Find the line containing "Le meilleur rapport" in the entries below. Restate it and each line after it, word for word, up to and including the line containing "News Letter / メルマガ".

• [RECORDS]:
◆ ◆ ◆ ◆ ◆
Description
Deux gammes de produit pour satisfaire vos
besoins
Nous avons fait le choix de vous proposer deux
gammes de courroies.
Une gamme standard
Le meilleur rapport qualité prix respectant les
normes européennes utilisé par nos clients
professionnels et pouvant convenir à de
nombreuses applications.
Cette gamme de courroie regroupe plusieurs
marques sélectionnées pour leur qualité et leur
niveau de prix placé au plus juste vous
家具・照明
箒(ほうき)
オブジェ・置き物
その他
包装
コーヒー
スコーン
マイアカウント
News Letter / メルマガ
◆ ◆ ◆ ◆ ◆
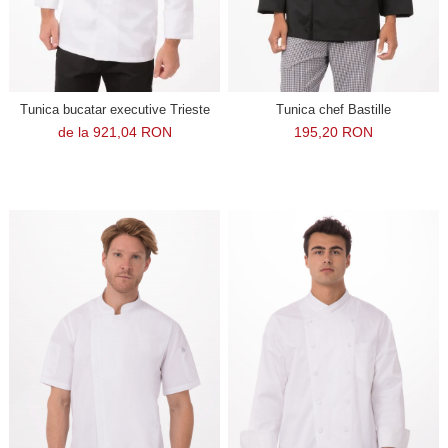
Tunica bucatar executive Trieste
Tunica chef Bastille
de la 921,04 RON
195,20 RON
◆ ◆ ◆ ◆ ◆
• [SOLUTION FOR THIS PROBLEM]:
Le meilleur rapport qualité prix respectant les
normes européennes utilisé par nos clients
professionnels et pouvant convenir à de
nombreuses applications.
Cette gamme de courroie regroupe plusieurs
marques sélectionnées pour leur qualité et leur
niveau de prix placé au plus juste vous
家具・照明
箒(ほうき)
オブジェ・置き物
その他
包装
コーヒー
スコーン
マイアカウント
News Letter / メルマガ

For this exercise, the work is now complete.